#### ABOUT THIS TASK:
The response must be made up of the lines in the entries below that contain "desc".

#### SUPPLIED INFORMATION:
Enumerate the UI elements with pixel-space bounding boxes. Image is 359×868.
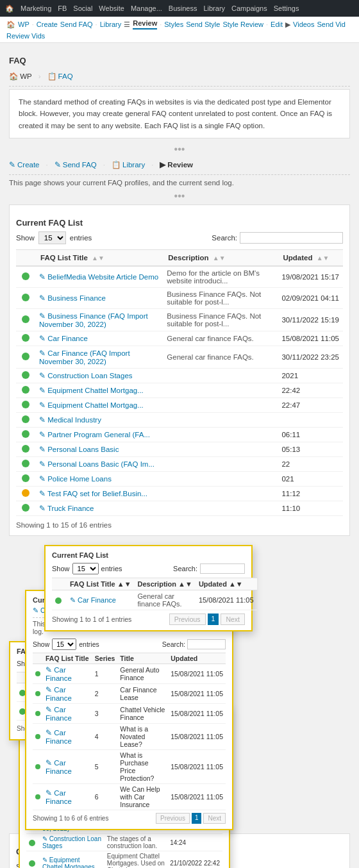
faq-list-updated: 11:10 xyxy=(278,501,343,516)
subnav-wp[interactable]: 🏠 WP xyxy=(9,72,32,81)
nav-website[interactable]: Website xyxy=(99,4,124,12)
col-header-desc[interactable]: Description ▲▼ xyxy=(163,250,278,267)
admin-send-vid[interactable]: Send Vid xyxy=(317,21,345,28)
popup1-next-btn[interactable]: Next xyxy=(221,613,245,625)
nav-home[interactable]: 🏠 xyxy=(5,4,14,13)
nav-social[interactable]: Social xyxy=(73,4,92,12)
admin-styles[interactable]: Styles xyxy=(164,21,183,28)
faq-list-desc: General car finance FAQs. xyxy=(163,346,278,369)
popup1-col-title[interactable]: FAQ List Title ▲▼ xyxy=(67,578,135,590)
action-library[interactable]: 📋 Library xyxy=(112,160,145,169)
nav-campaigns[interactable]: Campaigns xyxy=(231,4,267,12)
faq-list-heading: Current FAQ List xyxy=(16,218,343,228)
separator-dots-2: ••• xyxy=(9,190,350,202)
col-header-title[interactable]: FAQ List Title ▲▼ xyxy=(35,250,163,267)
faq-list-title-link[interactable]: ✎ Partner Program General (FA... xyxy=(39,431,150,438)
admin-videos[interactable]: Videos xyxy=(293,21,314,28)
popup2-showing: Showing 1 to 6 of 6 entries xyxy=(33,815,108,822)
popup1-prev-btn[interactable]: Previous xyxy=(169,613,206,625)
faq-list-title-link[interactable]: ✎ Business Finance xyxy=(39,294,106,302)
faq-list-title-link[interactable]: ✎ Medical Industry xyxy=(39,416,101,424)
action-create[interactable]: ✎ Create xyxy=(9,160,40,169)
faq-list-entries-select[interactable]: 15 25 50 xyxy=(38,231,66,244)
nav-business[interactable]: Business xyxy=(169,4,197,12)
popup1-entries-select[interactable]: 15 xyxy=(72,563,99,574)
admin-create[interactable]: Create xyxy=(37,21,58,28)
faq-list-show-entries: Show 15 25 50 entries xyxy=(16,231,92,244)
action-review[interactable]: ▶ Review xyxy=(160,160,193,169)
faq-list-updated: 2021 xyxy=(278,369,343,383)
faq-list-updated: 22:47 xyxy=(278,398,343,413)
faq-list-row: ✎ Construction Loan Stages 2021 xyxy=(16,369,343,383)
popup2-prev-btn[interactable]: Previous xyxy=(156,813,190,824)
popup1-row-title[interactable]: ✎ Car Finance xyxy=(70,596,116,604)
faq-list-title-link[interactable]: ✎ Police Home Loans xyxy=(39,475,112,483)
faq-list-title-link[interactable]: ✎ Personal Loans Basic (FAQ Im... xyxy=(39,460,154,468)
popup1-title: Current FAQ List xyxy=(52,551,245,559)
nav-library[interactable]: Library xyxy=(203,4,225,12)
faq-list-row: ✎ Test FAQ set for Belief.Busin... 11:12 xyxy=(16,487,343,501)
sub-nav-top: 🏠 WP › 📋 FAQ xyxy=(9,69,350,83)
faq-list-title-link[interactable]: ✎ Equipment Chattel Mortgag... xyxy=(39,387,144,394)
sub-nav-actions: ✎ Create · ✎ Send FAQ · 📋 Library · ▶ Re… xyxy=(9,158,350,172)
popup2-row: ✎ Car Finance 5 What is Purchase Price P… xyxy=(33,750,226,784)
admin-style-review[interactable]: Style Review xyxy=(222,21,263,28)
row-status-dot xyxy=(22,489,29,497)
faq-list-title-link[interactable]: ✎ Business Finance (FAQ Import November … xyxy=(39,312,148,328)
admin-review[interactable]: Review xyxy=(133,19,157,29)
popups-area: Current FAQ List Show 15 entries Search:… xyxy=(9,545,350,827)
nav-settings[interactable]: Settings xyxy=(274,4,299,12)
admin-send-style[interactable]: Send Style xyxy=(186,21,220,28)
faq-list-desc xyxy=(163,383,278,398)
nav-manage[interactable]: Manage... xyxy=(131,4,162,12)
admin-library[interactable]: Library xyxy=(100,21,122,28)
faq-list-title-link[interactable]: ✎ BeliefMedia Website Article Demo xyxy=(39,273,158,281)
faq-list-title-link[interactable]: ✎ Construction Loan Stages xyxy=(39,372,133,380)
popup2-col-title[interactable]: FAQ List Title xyxy=(43,653,92,664)
row-status-dot xyxy=(22,460,29,467)
popup1-search-input[interactable] xyxy=(200,563,245,574)
faq-list-row: ✎ Equipment Chattel Mortgag... 22:47 xyxy=(16,398,343,413)
faq-list-updated: 22 xyxy=(278,457,343,472)
faq-list-row: ✎ Business Finance Business Finance FAQs… xyxy=(16,288,343,309)
faq-list-updated: 05:13 xyxy=(278,442,343,457)
popup2-table: FAQ List Title Series Title Updated ✎ Ca… xyxy=(33,653,226,810)
faq-list-title-link[interactable]: ✎ Truck Finance xyxy=(39,505,94,512)
popup2-row: ✎ Car Finance 1 General Auto Finance 15/… xyxy=(33,664,226,684)
popup2-entries-select[interactable]: 15 xyxy=(52,638,76,650)
popup2-row: ✎ Car Finance 4 What is a Novated Lease?… xyxy=(33,724,226,750)
faq-list-title-link[interactable]: ✎ Car Finance xyxy=(39,335,88,342)
faq-list-title-link[interactable]: ✎ Personal Loans Basic xyxy=(39,446,119,453)
row-status-dot xyxy=(22,445,29,453)
admin-wp[interactable]: WP xyxy=(18,21,29,28)
action-send-faq[interactable]: ✎ Send FAQ xyxy=(54,160,97,169)
faq-list-updated: 30/11/2022 15:19 xyxy=(278,309,343,331)
popup1-col-updated[interactable]: Updated ▲▼ xyxy=(196,578,257,590)
admin-send-faq[interactable]: Send FAQ xyxy=(60,21,93,28)
popup2-search-input[interactable] xyxy=(187,639,226,649)
admin-review-vids[interactable]: Review Vids xyxy=(6,32,45,40)
faq-list-title-link[interactable]: ✎ Equipment Chattel Mortgag... xyxy=(39,401,144,409)
faq-list-search-input[interactable] xyxy=(240,232,343,244)
popup1-col-desc[interactable]: Description ▲▼ xyxy=(135,578,196,590)
faq-list-showing: Showing 1 to 15 of 16 entries xyxy=(16,521,343,529)
admin-edit[interactable]: Edit xyxy=(271,21,283,28)
faq-list-title-link[interactable]: ✎ Car Finance (FAQ Import November 30, 2… xyxy=(39,349,130,365)
popup1-showing: Showing 1 to 1 of 1 entries xyxy=(52,615,131,623)
row-status-dot xyxy=(22,315,29,323)
faq-list-updated: 22:42 xyxy=(278,383,343,398)
nav-marketing[interactable]: Marketing xyxy=(21,4,51,12)
faq-list-row: ✎ Car Finance (FAQ Import November 30, 2… xyxy=(16,346,343,369)
faq-list-title-link[interactable]: ✎ Test FAQ set for Belief.Busin... xyxy=(39,490,147,497)
popup2-next-btn[interactable]: Next xyxy=(203,813,226,824)
popup2-col-series[interactable]: Series xyxy=(92,653,118,664)
popup2-col-faq-title[interactable]: Title xyxy=(117,653,168,664)
nav-fb[interactable]: FB xyxy=(58,4,67,12)
faq-list-desc xyxy=(163,487,278,501)
subnav-faq[interactable]: 📋 FAQ xyxy=(47,72,73,81)
popup2-row: ✎ Car Finance 3 Chattel Vehicle Finance … xyxy=(33,704,226,724)
popup2-col-updated[interactable]: Updated xyxy=(168,653,226,664)
col-header-updated[interactable]: Updated ▲▼ xyxy=(278,250,343,267)
row-status-dot xyxy=(22,334,29,342)
popup2-page: 1 xyxy=(192,813,202,824)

#### SOLUTION TO THE EXERCISE:
col-header-desc[interactable]: Description ▲▼ xyxy=(163,250,278,267)
faq-list-desc: General car finance FAQs. xyxy=(163,346,278,369)
faq-list-desc xyxy=(163,383,278,398)
popup1-col-desc[interactable]: Description ▲▼ xyxy=(135,578,196,590)
faq-list-desc xyxy=(163,487,278,501)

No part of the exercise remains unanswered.